Donnerstag, 15. Mai 2014

Zeugentypen. Heute: Frau Lehrerin

Mein Verhältnis zu Lehrern während meiner Schulzeit war häufig von Spannungen geprägt. Kaum war die Grundschule vorbei und mit ihr die Zeit der lieben Klassenlehrerin, begann er, der nahezu tägliche Kleinkrieg mit dem Lehrkörper. Wo heute Mediationsgespräche geführt werden, gab es damals Klassenbucheinträge und Ausschluss vom Unterricht. Man musste vor der Klassentür stehen, wenn man nicht brav war und die Türklinke gedrückt halten, damit die Lehrkraft sehen konnte, dass man auch wirklich vor der Tür stand und sich nicht etwa in den Tischtennisraum oder zum Rauchen aufs Klo verabschiedet hatte. Das war sicher wenig pädagogisch wertvoll, aber man nahm es sportlich, hängte seinen Turnbeutel an die Türklinke, fixierte die Tür gegen Aufgehen mit einem Stuhl und ging seiner Wege. Rasch hatte man raus, dass man nach so einer Stunde vor der Klassentüre in der nächsten Stunde über den Inhalt der vorangegangenen Stunde mündlich geprüft wurde, weshalb man zum Ärger des Lehrkörpers ganz besonders gut anhand der Mitschriften Derjenigen vorbereitet war, mit denen man sich des Öfteren die Klinke in die Hand gab.

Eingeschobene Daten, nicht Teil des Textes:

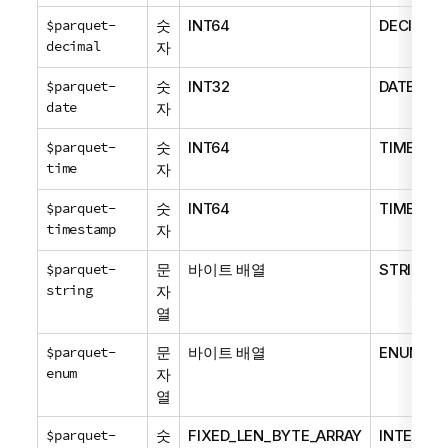
$parquet-
숫
INT64
DECIMAL
decimal
자
$parquet-
숫
INT32
DATE
date
자
$parquet-
숫
INT64
TIME
time
자
$parquet-
숫
INT64
TIMESTA
timestamp
자
$parquet-
문
바이트 배열
STRING
string
자
열
$parquet-
문
바이트 배열
ENUM
enum
자
열
$parquet-
숫
FIXED_LEN_BYTE_ARRAY
INTERVAL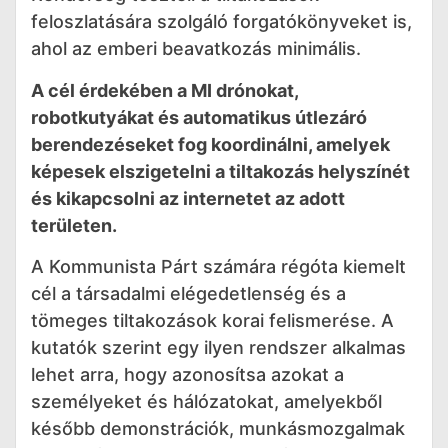
feloszlatására szolgáló forgatókönyveket is,
ahol az emberi beavatkozás minimális.
A cél érdekében a MI drónokat,
robotkutyákat és automatikus útlezáró
berendezéseket fog koordinálni, amelyek
képesek elszigetelni a tiltakozás helyszínét
és kikapcsolni az internetet az adott
területen.
A Kommunista Párt számára régóta kiemelt
cél a társadalmi elégedetlenség és a
tömeges tiltakozások korai felismerése. A
kutatók szerint egy ilyen rendszer alkalmas
lehet arra, hogy azonosítsa azokat a
személyeket és hálózatokat, amelyekből
később demonstrációk, munkásmozgalmak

Der Zeugentyp der Frau Lehrerin ist konservativ gekleidet und neigt zu hektischen roten Flecken. Zunächst bekundet Frau Lehrerin ganz im Sinne der StPO, nämlich im Zusammenhang. Die Schilderung ist lebendig und man kann die Abläufe vor seinem inneren Auge nachvollziehen. Die Richterbank nickt wohlwollend. Es ist ein bisschen so wie in der Schule, wenn´s gut läuft beim  Frontalunterricht. Frau Lehrerin ist zufrieden mit sich.

Genauso wie in der Schule ist die gute Stimmung vorbei wenn Nachfragen gestellt werden, die als unangenehm empfunden und teils mit Kopfschütteln und Augenrollen bedacht werden. Hier offenbart sich dann, dass der selbstbewusste Vortrag weniger auf tatsächlich Erlebtem als vielmehr auf Schlussfolgerungen fußt. Das, was nicht selbst erlebt wurde, wird ersetzt durch Dasjenige, was entweder logisch oder wünschenswert erscheint. Die Aussage verliert an Bedeutung. Die Empörung ist spürbar. Frau Lehrerin fühlt sich gegängelt und man sieht ihr an, dass sie lieber ohne Verteidiger verhandeln würde. Ich sehe mich schon vor der Tür stehen und überlegen, womit ich wohl den Turnbeutel ersetzen könnte.  

1 Kommentar:

Anonym hat gesagt…

Mit dem Schönfelder im Leinenbeutel?